Intimate Partner Violence

In my previous article I had raised a query: Do victims of marital violence undergo similar experiences regardless of their gender? When I use the term ‘abuse’, I include all forms of abuse - psychological, emotional, sexual, and physical.

I had mentioned how it is the victim (male or female) who feels the need to hold on to the abusive relationship - sometimes, seemingly for themselves and sometimes for the sake of their children. It is the victim who decides to protect the dignity of the family and therefore tries to hide their own suffering; it is the victim who feels a great sense of shame. They feel humiliated that other people would come to know about the violence happening in the confines of their homes. They are not ashamed of their partner’s deplorable actions; rather they feel ashamed of themselves!!I it is the victim who tries to protect their spouse’s reputation from their own family members, including their children.

For the outsider, the questions can range from, “Why are you tolerating it? Why not just leave? Why do you not tell other people?” to, “Do you like to suffer?”because to the outsider, the victim’s behaviour defies logic.

So why does the victim behave so?

One thing that I have noticed is that the victim often has experienced sudden, overwhelming expressions of love from their abusive spouses. These can include needless, meaningless, and often undeserving compliments and false support when the abused partner receives constructive suggestions or even well-intended criticism from well-wishers. Typically, the victim would be made to feel super-special, extremely loved, and may thus be gradually convinced that no one loves them more than the abuser. This isolates the victims from the people who truly love and respect them, from those people who are often the ones who genuinely. The victims, thereby, end up separated from the very people who may be in a position to help them realize that their partner is being controlling, vindictive and abusive.

Often the abusive partner would insist on taking over their chores, duties, and errands. These may be simple tasks or acts, but the victim ends up feeling important and pampered. Once the attachment and dependence are fixed, the abusive spouse starts withdrawing emotionally and later proceeds to taunt the partner for not being able to carry out ordinary work. The victims yearn for the ‘phenomenal’ love they had experienced in the past, and even though they now receive it sporadically- if at all, they continue to hold on to the relationship in the hope of it re-emerging in the future.

The abuser makes the partner feel that they are undervalued and rejected by others. The victim, therefore, feels that other than this one person, no one (including their own parents and siblings) truly understands or loves them.
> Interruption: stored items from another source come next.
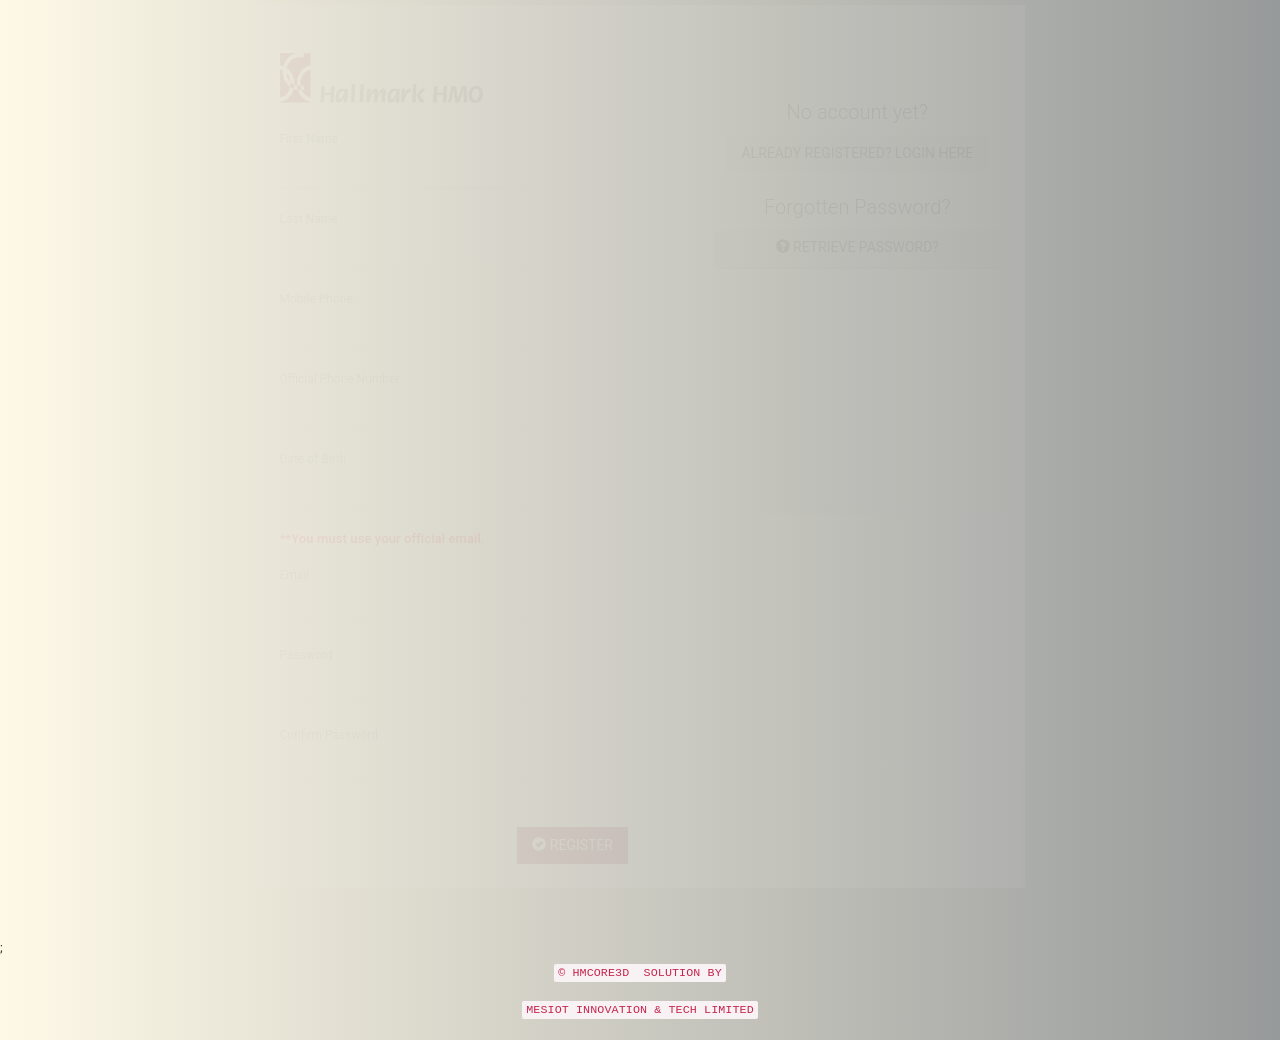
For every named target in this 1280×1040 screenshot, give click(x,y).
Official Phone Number (340, 398)
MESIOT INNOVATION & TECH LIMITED (640, 1028)
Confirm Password (329, 754)
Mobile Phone (316, 318)
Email (295, 594)
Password (306, 674)
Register (572, 864)
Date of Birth (313, 478)
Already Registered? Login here (857, 172)
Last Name (309, 238)
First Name (309, 158)
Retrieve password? (857, 266)
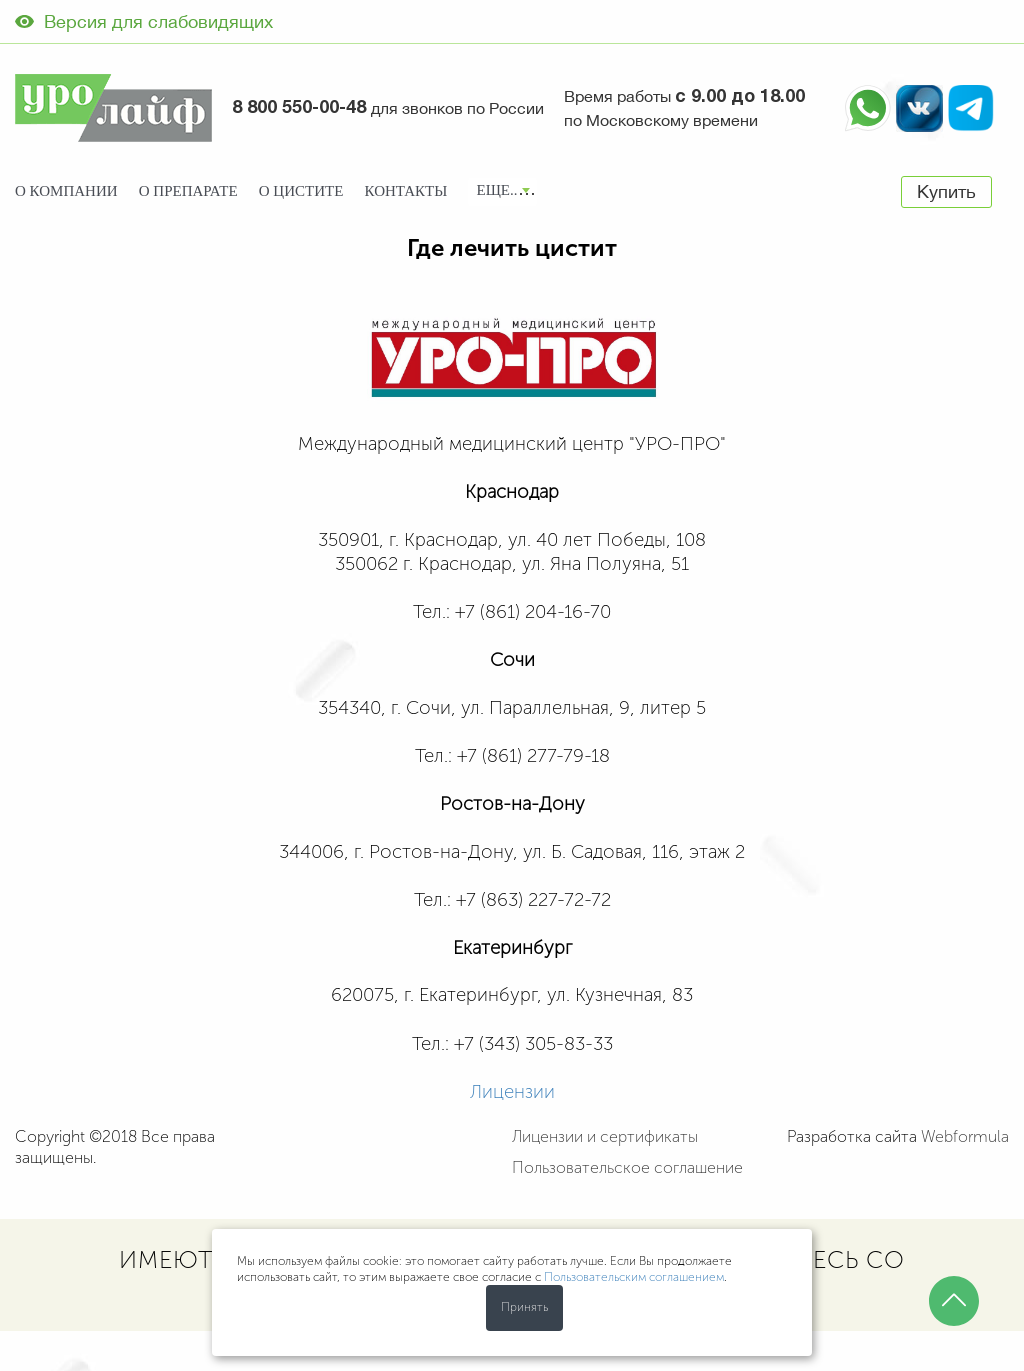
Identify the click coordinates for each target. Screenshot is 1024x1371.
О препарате (188, 191)
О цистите (301, 191)
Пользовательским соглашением (634, 1277)
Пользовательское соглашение (627, 1167)
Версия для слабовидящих (144, 21)
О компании (66, 191)
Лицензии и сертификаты (605, 1136)
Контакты (406, 191)
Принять (524, 1307)
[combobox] (502, 192)
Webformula (965, 1136)
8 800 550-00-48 (299, 108)
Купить (946, 191)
Thus, the abuser starts to cut off the spouse from their loved ones and well-wishers. Classically, the abusive spouse would distance the victims from their friends too and surround them with their own followers – generally people as manipulative and as toxic. This further makes the abused partner feel insignificant and devalued.

This is an extremely traumatic and confusing stage for the victims as they cannot comprehend what is happening or why. They believe they have failed in some way and the memory of the love and excessive support they had received in the past spurs them to strive harder for their abusive partner’s affection and validation.

Gaslighting is a common evil and manipulative technique employed by the abuser. They deliberately distort, and twist facts, their own words, or even an event, making the victims doubt themselves, their thoughts and at worst, their own sanity.

Gradually the victims lose confidence in themselves and feel extremely helpless, lonely, worthless, unwanted, and with nowhere to go. They continue in their journey to regain the ‘love’, ‘respect’, and ‘trust’ that their manipulating spouse supposedly had for them, never realizing that the abuser’s show of love – ‘the love bombing’ – was merely a means to control their naïve partner. The victim now would seem habituated to pain, and a possible masochist. The victim may even appear to be unwilling to make changes for the better. However, the saddest outcome often is that to society, the victim appears to be the abuser and the abusers project themselves as the ultimate victim.

Our next segment shall deal with how to get out of such a toxic relationship.

Although I have referred to several research papers and news items, I would like to state that these are primarily my observations and understandings based on interactions with my clients, and hence are primarily subjective in nature.